Professor David Chidester, chair of religious studies at UCT and a recently-named A-rated researcher, has won the university's Alan Pifer Award.
This accolade is made each year to UCT scholars whose work contribute to the advancement and welfare of South Africa's disadvantaged groups.
With that criterion in mind, Chidester's work has had a major impact in a number of areas, noted Dean of the Faculty of Humanities, Professor Paula Ensor, in her nomination. Firstly, she pointed to his longstanding role in the Religion Education Project of the Institute for Comparative Religion in Southern Africa (ICRSA). Here he had a hand in drafting public policy for religion in education, designed to promote tolerance and respect, and to protect learners from discrimination on the basis of religion.
Ensor also highlighted Chidester's part in a 2002 conference and an offshoot book, What Holds Us Together: Social Cohesion in South Africa, where he and collaborators tackled the thorny issue of national unity in South Africa, looking at how globalisation both underscores and undermines that "social cohesion". In 2004, What Holds Us Together served as springboard for a national study on social cohesion, social capital and social justice in South Africa, conducted by the Human Sciences Research Council of South Africa (HSRC).
And how better to glue a divided nation together than looking - and prompting others to look as well - to the country's leading lights for inspiration and the way forward.
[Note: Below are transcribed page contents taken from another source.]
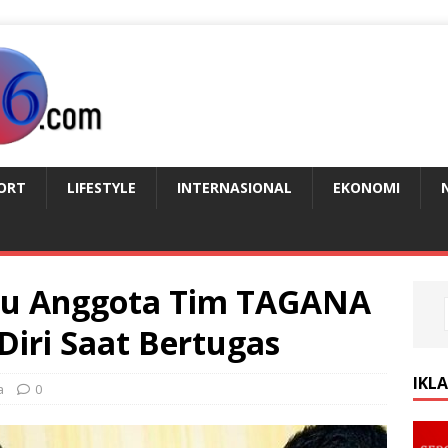
ORT
LIFESTYLE
INTERNASIONAL
EKONOMI
bau Anggota Tim TAGANA
Diri Saat Bertugas
IKL
a
0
Which is exactly what Chidester did in two lauded books, Nelson Mandela: From Freedom to the Future and South Africa's Nobel Laureates: Peace, Literature and Science, both of which he co-edited. Ensor described Nelson Mandela, which has been published in the US and the UK with Spanish, Dutch and Greek translations in the pipeline, as a foundational document for thinking about South African politics and society.
Over the past years, Chidester has served as special advisor to the minister of education, was named a distinguished fellow in the HSRC's above-mentioned Social Cohesion and Integration Research Programme, and was also co-director of the International Human Rights Exchange. The American Academy of Religion has twice named him as winner of its Award for Excellence in Religious Studies, in 1990 and 1997.